**ABOUT THIS EXERCISE**
Each line of the records below that holds "value" should be returned.

-- RAW DATA follows --

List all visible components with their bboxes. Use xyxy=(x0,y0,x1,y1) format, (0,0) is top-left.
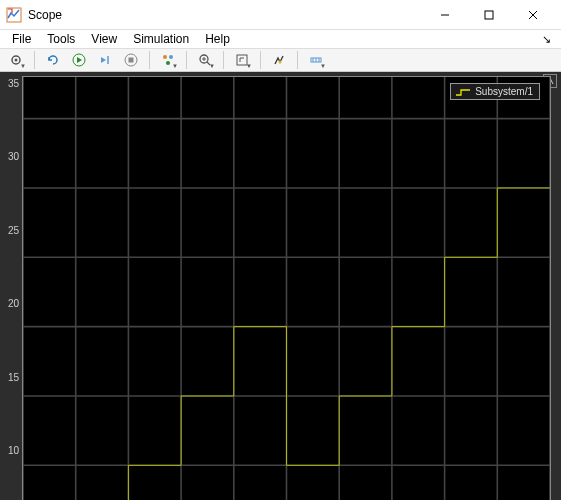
separator xyxy=(297,51,298,69)
menu-bar: File Tools View Simulation Help ↘ xyxy=(0,30,561,49)
pin-icon[interactable]: ↘ xyxy=(536,33,557,46)
config-icon[interactable]: ▼ xyxy=(156,49,180,71)
window-title: Scope xyxy=(28,8,62,22)
svg-rect-10 xyxy=(129,58,134,63)
svg-point-19 xyxy=(279,61,282,64)
svg-point-13 xyxy=(166,61,170,65)
plot-1[interactable]: 35302520151050Subsystem/1 xyxy=(2,76,559,500)
close-button[interactable] xyxy=(511,0,555,30)
svg-point-6 xyxy=(15,59,18,62)
restart-icon[interactable] xyxy=(41,49,65,71)
separator xyxy=(260,51,261,69)
highlight-icon[interactable] xyxy=(267,49,291,71)
step-icon[interactable] xyxy=(93,49,117,71)
cursor-icon[interactable]: ▼ xyxy=(230,49,254,71)
play-icon[interactable] xyxy=(67,49,91,71)
y-axis: 35302520151050 xyxy=(2,76,22,500)
plot-region: 35302520151050Subsystem/12520151050Subsy… xyxy=(0,72,561,500)
menu-tools[interactable]: Tools xyxy=(39,30,83,48)
legend-label: Subsystem/1 xyxy=(475,86,533,97)
svg-rect-2 xyxy=(485,11,493,19)
svg-point-12 xyxy=(169,55,173,59)
plot-canvas[interactable]: Subsystem/1 xyxy=(22,76,551,500)
menu-help[interactable]: Help xyxy=(197,30,238,48)
toolbar: ▼ ▼ ▼ ▼ ▼ xyxy=(0,49,561,72)
gear-icon[interactable]: ▼ xyxy=(4,49,28,71)
legend-swatch-icon xyxy=(455,87,471,97)
minimize-button[interactable] xyxy=(423,0,467,30)
title-bar: Scope xyxy=(0,0,561,30)
menu-view[interactable]: View xyxy=(83,30,125,48)
separator xyxy=(223,51,224,69)
stop-icon[interactable] xyxy=(119,49,143,71)
menu-file[interactable]: File xyxy=(4,30,39,48)
measure-icon[interactable]: ▼ xyxy=(304,49,328,71)
legend: Subsystem/1 xyxy=(450,83,540,100)
separator xyxy=(149,51,150,69)
separator xyxy=(186,51,187,69)
svg-point-11 xyxy=(163,55,167,59)
menu-simulation[interactable]: Simulation xyxy=(125,30,197,48)
maximize-button[interactable] xyxy=(467,0,511,30)
app-icon xyxy=(6,7,22,23)
zoom-icon[interactable]: ▼ xyxy=(193,49,217,71)
separator xyxy=(34,51,35,69)
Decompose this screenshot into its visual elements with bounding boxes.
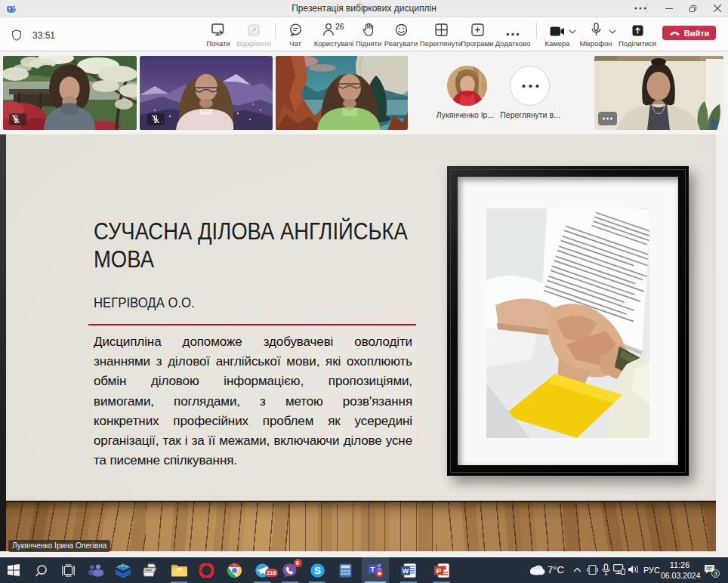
svg-text:S: S: [313, 565, 320, 576]
svg-text:26: 26: [335, 23, 344, 31]
svg-text:W: W: [403, 566, 409, 574]
svg-text:T: T: [370, 565, 375, 573]
svg-text:P: P: [436, 566, 441, 574]
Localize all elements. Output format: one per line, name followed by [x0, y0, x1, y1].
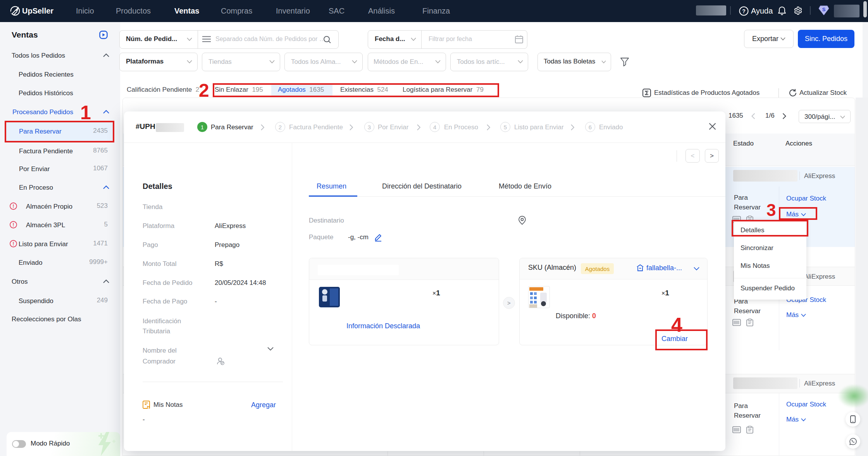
svg-text:?: ? [742, 8, 746, 14]
svg-text:!: ! [13, 241, 14, 247]
svg-text:!: ! [13, 222, 14, 228]
svg-text:!: ! [13, 204, 14, 209]
svg-text:S: S [822, 7, 826, 12]
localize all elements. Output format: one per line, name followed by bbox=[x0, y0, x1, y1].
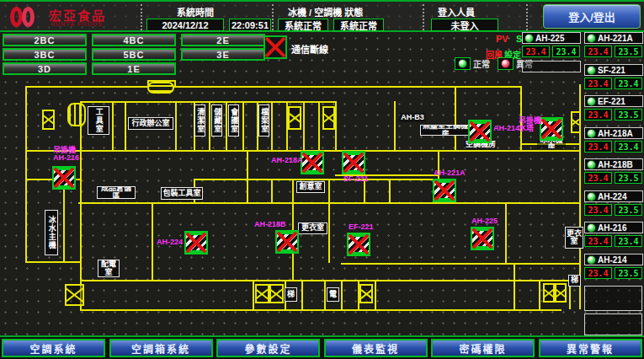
equipment-icon-AH-218A[interactable] bbox=[301, 151, 324, 174]
floor-button-2BC[interactable]: 2BC bbox=[3, 34, 87, 46]
equipment-icon-AH-225[interactable] bbox=[471, 227, 494, 250]
device-tile-AH-225[interactable]: AH-225 bbox=[522, 32, 581, 44]
equipment-tag-AH-218A: AH-218A bbox=[271, 157, 303, 164]
empty-device-slot bbox=[584, 313, 642, 335]
brand-logo-icon bbox=[22, 7, 35, 27]
floor-button-3BC[interactable]: 3BC bbox=[3, 48, 87, 61]
room-label: 冰水機房 bbox=[537, 140, 566, 148]
room-label: 無塵室空調機房 bbox=[420, 125, 471, 136]
floor-button-3E[interactable]: 3E bbox=[181, 48, 265, 61]
device-tile-AH-221A[interactable]: AH-221A bbox=[584, 32, 643, 44]
floor-button-2E[interactable]: 2E bbox=[181, 34, 265, 46]
device-tile-AH-216[interactable]: AH-216 bbox=[584, 222, 643, 233]
device-pv-value-EF-221: 23.4 bbox=[584, 109, 612, 121]
stairwell-x-icon bbox=[359, 284, 373, 303]
wall-line bbox=[112, 101, 114, 150]
legend-normal: 正常 bbox=[455, 57, 490, 70]
device-sv-value-AH-224: 23.5 bbox=[615, 204, 642, 216]
wall-line bbox=[209, 101, 210, 150]
pv-column-label: PV bbox=[496, 34, 508, 44]
wall-line bbox=[247, 150, 248, 202]
device-tile-AH-218A[interactable]: AH-218A bbox=[584, 127, 643, 139]
wall-line bbox=[125, 101, 126, 150]
device-sv-value-EF-221: 23.5 bbox=[615, 109, 642, 121]
wall-line bbox=[505, 202, 507, 263]
floor-button-4BC[interactable]: 4BC bbox=[92, 34, 176, 46]
wall-line bbox=[514, 263, 515, 309]
machine-status-label: 冰機 / 空調機 狀態 bbox=[288, 5, 363, 19]
brand-logo-icon bbox=[10, 7, 23, 27]
wall-line bbox=[341, 280, 343, 309]
menu-button-3[interactable]: 參數設定 bbox=[216, 339, 320, 357]
equipment-icon-AH-221A[interactable] bbox=[433, 179, 456, 202]
wall-line bbox=[174, 80, 176, 88]
equipment-icon-AH-218B[interactable] bbox=[275, 230, 299, 254]
wall-line bbox=[375, 280, 376, 309]
menu-button-2[interactable]: 空調箱系統 bbox=[109, 339, 213, 357]
divider bbox=[272, 4, 274, 30]
device-pv-value-AH-214: 23.4 bbox=[584, 267, 612, 279]
device-pv-value-AH-216: 23.4 bbox=[584, 235, 612, 247]
wall-line bbox=[394, 101, 396, 150]
elevator-x-icon bbox=[543, 283, 555, 303]
floor-button-5BC[interactable]: 5BC bbox=[92, 48, 176, 61]
room-label: 行政辦公室 bbox=[128, 117, 173, 130]
device-status-lamp-icon bbox=[587, 223, 596, 233]
device-pv-value-SF-221: 23.4 bbox=[584, 78, 612, 89]
device-tile-AH-218B[interactable]: AH-218B bbox=[584, 158, 643, 170]
elevator-x-icon bbox=[555, 283, 567, 303]
device-tile-AH-214[interactable]: AH-214 bbox=[584, 254, 643, 265]
equipment-icon-AH-214[interactable] bbox=[468, 120, 492, 143]
device-name: AH-221A bbox=[598, 34, 633, 43]
menu-button-5[interactable]: 密碼權限 bbox=[431, 339, 535, 357]
system-clock-display: 22:09:51 bbox=[229, 19, 271, 31]
brand-name-en: HUNYA FOODS bbox=[51, 21, 103, 27]
stairwell-x-icon bbox=[42, 110, 55, 130]
wall-line bbox=[226, 101, 227, 150]
ahu-status-display: 系統正常 bbox=[333, 19, 384, 31]
wall-line bbox=[328, 179, 330, 263]
wall-line bbox=[175, 101, 177, 150]
device-sv-value-AH-218B: 23.5 bbox=[615, 172, 642, 184]
stairwell-x-icon bbox=[288, 106, 301, 130]
equipment-tag-AH-216: 吊掛機 AH-216 bbox=[53, 147, 79, 163]
device-name: SF-221 bbox=[598, 66, 625, 75]
empty-device-slot bbox=[522, 61, 581, 72]
room-label: 電 bbox=[327, 287, 339, 302]
device-status-lamp-icon bbox=[587, 97, 596, 106]
equipment-icon-SF-221[interactable] bbox=[342, 151, 365, 174]
device-tile-SF-221[interactable]: SF-221 bbox=[584, 64, 643, 76]
equipment-icon-AH-224[interactable] bbox=[184, 231, 208, 255]
device-name: AH-216 bbox=[598, 223, 626, 233]
wall-line bbox=[455, 86, 456, 150]
login-logout-button[interactable]: 登入/登出 bbox=[543, 4, 641, 29]
equipment-tag-CT-1: 吊掛機 水塔 bbox=[519, 117, 541, 133]
device-pv-value-AH-224: 23.4 bbox=[584, 204, 612, 216]
login-status-display: 未登入 bbox=[431, 19, 498, 31]
system-date-display: 2024/12/12 bbox=[146, 19, 224, 31]
equipment-tag-AH-221A: AH-221A bbox=[434, 169, 466, 177]
elevator-x-icon bbox=[255, 284, 269, 303]
floor-button-3D[interactable]: 3D bbox=[3, 62, 87, 75]
floor-button-1E[interactable]: 1E bbox=[92, 62, 176, 75]
wall-line bbox=[173, 86, 522, 88]
wall-line bbox=[271, 101, 273, 150]
device-tile-AH-224[interactable]: AH-224 bbox=[584, 190, 643, 202]
equipment-icon-EF-221[interactable] bbox=[347, 233, 370, 256]
device-pv-value-AH-218B: 23.4 bbox=[584, 172, 612, 184]
device-status-lamp-icon bbox=[587, 255, 596, 265]
menu-button-6[interactable]: 異常警報 bbox=[539, 339, 642, 357]
menu-button-1[interactable]: 空調系統 bbox=[2, 339, 105, 357]
wall-line bbox=[292, 179, 294, 280]
device-tile-EF-221[interactable]: EF-221 bbox=[584, 95, 643, 107]
device-pv-value-AH-221A: 23.4 bbox=[584, 46, 612, 57]
device-name: AH-224 bbox=[598, 192, 626, 201]
menu-button-4[interactable]: 儀表監視 bbox=[324, 339, 428, 357]
device-sv-value-AH-221A: 23.5 bbox=[615, 46, 642, 57]
login-user-label: 登入人員 bbox=[438, 5, 475, 19]
device-status-lamp-icon bbox=[524, 34, 534, 43]
equipment-icon-AH-216[interactable] bbox=[52, 166, 76, 190]
equipment-icon-CT-1[interactable] bbox=[540, 117, 563, 141]
wall-line bbox=[318, 101, 320, 150]
equipment-tag-AH-218B: AH-218B bbox=[254, 221, 286, 228]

-- RAW DATA concluded --

**ANSWER SPACE**
device-pv-value-EF-221: 23.4 bbox=[584, 109, 612, 121]
device-sv-value-AH-224: 23.5 bbox=[615, 204, 642, 216]
device-sv-value-EF-221: 23.5 bbox=[615, 109, 642, 121]
device-pv-value-AH-214: 23.4 bbox=[584, 267, 612, 279]
device-pv-value-AH-216: 23.4 bbox=[584, 235, 612, 247]
device-pv-value-SF-221: 23.4 bbox=[584, 78, 612, 89]
device-sv-value-AH-218B: 23.5 bbox=[615, 172, 642, 184]
device-pv-value-AH-224: 23.4 bbox=[584, 204, 612, 216]
device-pv-value-AH-218B: 23.4 bbox=[584, 172, 612, 184]
device-pv-value-AH-221A: 23.4 bbox=[584, 46, 612, 57]
device-sv-value-AH-221A: 23.5 bbox=[615, 46, 642, 57]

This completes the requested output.